At para 77 of her judgment, Magistrate Shaw states " The investigation (into the nurse) was intensive and a genuine effort to determine whether there was evidence to support the allegations made. Mr Faudemer (the ivestigating officer)found NO such evidence"

Why then would there be a review of the case some 10 or so years later as part of normal procedure?

It just does not make any sense at all, but DCO Taylor stated in evidence and under oath that the allegations were due to be reviewed whether or not Syvret had publicised matters in his blog.

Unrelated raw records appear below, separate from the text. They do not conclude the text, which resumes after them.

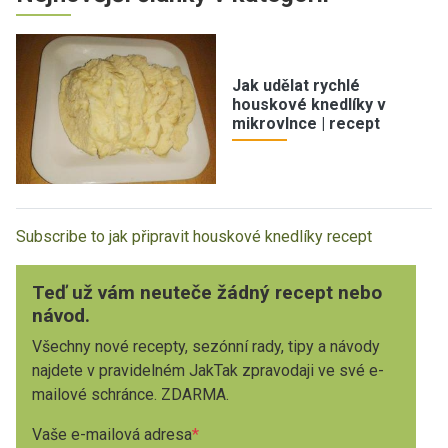
Jak udělat rychlé
houskové knedlíky v
mikrovlnce | recept
Subscribe to jak připravit houskové knedlíky recept
Teď už vám neuteče žádný recept nebo
návod.
Všechny nové recepty, sezónní rady, tipy a návody
najdete v pravidelném JakTak zpravodaji ve své e-
mailové schránce. ZDARMA.
Vaše e-mailová adresa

How could Magistrate Shaw be so naive as to believe DCO Taylor's evidence. No evidence of crime - no review - nothing else makes sense. No wonder Syvret has little time for Shaw, the judiciary and the police. Given the existing brain power in their various organisations he could have no faith in their collective abilities to undertake a proper investigation and therefore had no option but to go public with his suspicions.

Of course, you couldn't expect Magistrate Shaw to agree that the "establishment" she belongs to, are/were in any way incompetent or indeed corrupt.

It certainly looks to the outside observer that the evidence appears to be cooked up and part of a larger "establishment" conspiracy to discredit and quieten Syvret.

Anonymous said...

Tony the Prof

You should return to this Blog Posting. I found it a shame you didn't let it run a little longer.

Here today gone tomorrow with such an important issue.

TonyTheProf said...

It's not gone - it is still here!

The list of december postings at the right hand side makes it very easy to find.

But I like to and write something every day or every other day for my blog, so it is a rolling commentary / musings.